Raja Teh Kudu Bisa Ngapung, Nerus Bumi, dan Napak Sancang: Filosofi Kepemimpinan yang Harus Dipilih
Senin, 11 November 2024 | 07:28 WIB
Dua tahun terakhir (2023 dan 2024) telah membawa perubahan besar dalam cara kita memandang dan mengkonsumsi informasi, terutama dalam dunia politik. Tak ada sudut yang luput dari pandangan mata kita. Mulai dari dalam rumah, kita disuguhi berbagai alat peraga kampanye (APK), seperti kalender, stiker, bahkan hingga korek api yang bertebaran di sana-sini. Saat keluar rumah, hampir setiap belokan jalan atau tikungan sudut kota dipenuhi spanduk, baliho, dan reklame kandidat calon pemimpin. Bahkan, alat peraga kampanye ini kini merambah dunia digital, lewat layar handphone kita. Setiap hari, calon pemimpin berlomba untuk menarik perhatian publik melalui media sosial, yang menurut survei Katadata Insight Center (KIC), kini menjadi sumber informasi utama bagi sekitar 72% hingga 76% responden lebih banyak dibandingkan dengan media televisi atau berita daring.
Melihat fenomena ini, kita tidak bisa mengabaikan fakta bahwa setiap kandidat pemimpin, baik itu calon Bupati, Gubernur, atau pejabat lainnya, sangat berusaha untuk memperoleh dukungan rakyat. Mereka berlomba menampilkan visi, janji, dan wajah mereka melalui berbagai platform, baik offline maupun online. Namun, di balik hiruk-pikuk kampanye ini, ada sebuah nilai penting yang harus kita renungkan tentang bagaimana seorang pemimpin yang sesungguhnya harus memimpin dan mewujudkan cita-cita masyarakat.
Baca Juga
Anomali Neraca Perdagangan Indonesia
Saya teringat pada perjalanan saya menuju Bandung beberapa waktu yang lalu. Sepanjang perjalanan, dari Singaparna menuju Bandung, saya menyaksikan begitu banyak APK yang dipasang di setiap belokan jalan, dari calon Bupati, Wakil Bupati, hingga Gubernur dan Wakil Gubernur Jawa Barat. APK ini seolah menggambarkan bagaimana para calon pemimpin ingin dikenal oleh masyarakat, ingin meraih perhatian mereka. Namun, di balik sekumpulan APK itu, saya teringat pada suatu falsafah Sunda yang sangat bijaksana, yang bisa menjadi panduan bagi kita dalam memilih pemimpin yang tidak hanya pandai berjanji, tetapi juga memiliki kualitas sejati sebagai pemimpin. Siapa yang akan menjadi Raja Sunda, pemimpin tatar sunda disetiap daerahnya? Calon mana yang akan kita jadikan untuk daerah kita?. Falsafah tersebut dikenal dengan nama Tritangtu.

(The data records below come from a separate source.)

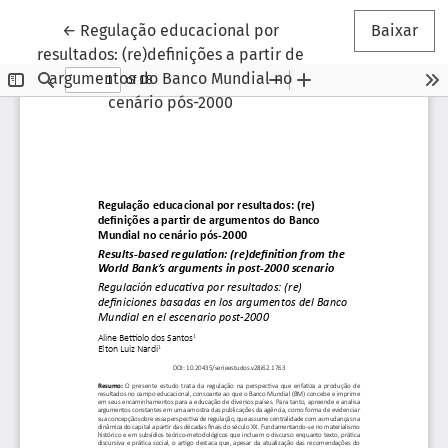
Voltar aos Detalhes do Artigo
←
Regulação educacional por
Baixar
resultados: (re)definições a partir de
argumentos do Banco Mundial no
cenário pós-2000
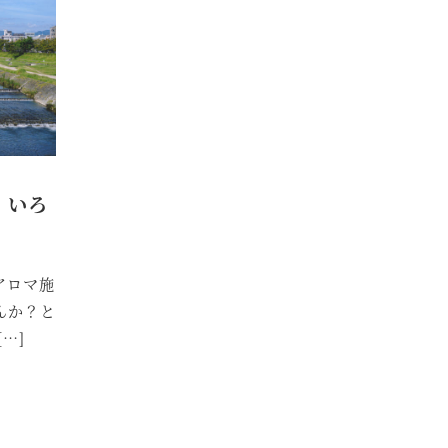
。いろ
アロマ施
んか？と
…]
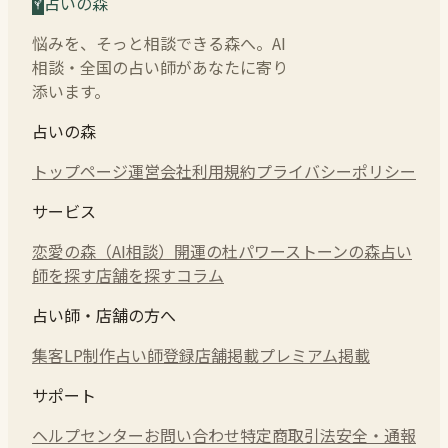
占いの森
悩みを、そっと相談できる森へ。AI
相談・全国の占い師があなたに寄り
添います。
占いの森
トップページ
運営会社
利用規約
プライバシーポリシー
サービス
恋愛の森（AI相談）
開運の杜
パワーストーンの森
占い
師を探す
店舗を探す
コラム
占い師・店舗の方へ
集客LP制作
占い師登録
店舗掲載
プレミアム掲載
サポート
ヘルプセンター
お問い合わせ
特定商取引法
安全・通報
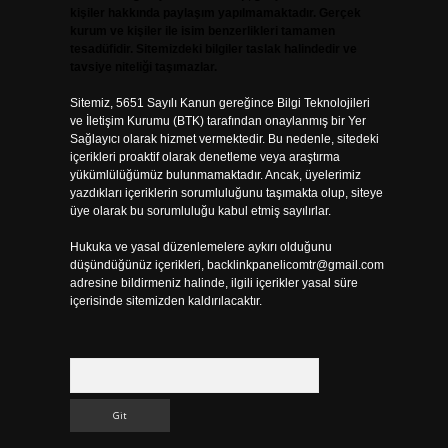
kişiler hakkında paylaşım yapılmamaktadır. Gerçek
kurum ve kişiler ile isim benzerlikleri tamamen
tesadüfidir. Sitemizdeki bilgiler taslak halindedir ve
tavsiye niteliği taşımazlar.
Sitemiz, 5651 Sayılı Kanun gereğince Bilgi Teknolojileri
ve İletişim Kurumu (BTK) tarafından onaylanmış bir Yer
Sağlayıcı olarak hizmet vermektedir. Bu nedenle, sitedeki
içerikleri proaktif olarak denetleme veya araştırma
yükümlülüğümüz bulunmamaktadır. Ancak, üyelerimiz
yazdıkları içeriklerin sorumluluğunu taşımakta olup, siteye
üye olarak bu sorumluluğu kabul etmiş sayılırlar.
Hukuka ve yasal düzenlemelere aykırı olduğunu
düşündüğünüz içerikleri,
backlinkpanelicomtr@gmail.com
adresine bildirmeniz halinde, ilgili içerikler yasal süre
içerisinde sitemizden kaldırılacaktır.
Arama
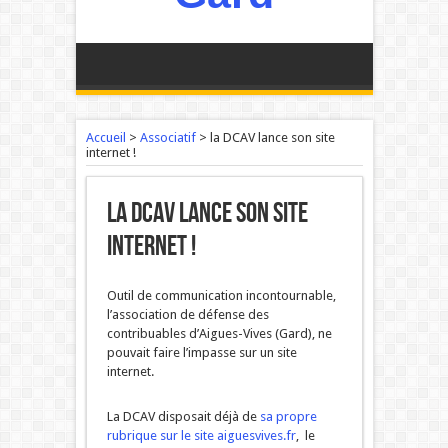
Accueil
>
Associatif
>
la DCAV lance son site
internet !
la DCAV lance son site
internet !
Outil de communication incontournable,
l’association de défense des
contribuables d’Aigues-Vives (Gard), ne
pouvait faire l’impasse sur un site
internet.
La DCAV disposait déjà de
sa propre
rubrique sur le site aiguesvives.fr
, le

Tritangtu adalah konsep kepemimpinan dalam budaya Sunda yang sangat dalam dan penuh makna. Tritangtu terdiri dari tiga elemen yang harus saling berkolaborasi: Ratu (Pemimpin), Resi (Ulama), dan Rama (Peradaban atau Rakyat). Ketiga elemen ini memiliki peran penting dalam menciptakan kepemimpinan yang berkeadilan, penuh kebijaksanaan, dan mampu membawa masyarakat menuju kemakmuran.
Ratu: Pemimpin dengan Cita-cita Tinggi
Pertama-tama, kita memiliki Ratu, yang mewakili seorang pemimpin yang harus memiliki cita-cita tinggi dan visi yang jelas untuk kemakmuran rakyat. Ratu adalah simbol dari seorang pemimpin yang mampu melihat jauh ke depan, merencanakan masa depan yang lebih baik, dan bekerja keras untuk mewujudkan visi tersebut. Dalam pepatah Sunda, kita sering mendengar ungkapan "Raja teh kudu bisa ngapung", yang berarti seorang pemimpin harus memiliki kemampuan untuk memandang jauh ke depan, bahkan hingga melampaui batas pandangannya sendiri.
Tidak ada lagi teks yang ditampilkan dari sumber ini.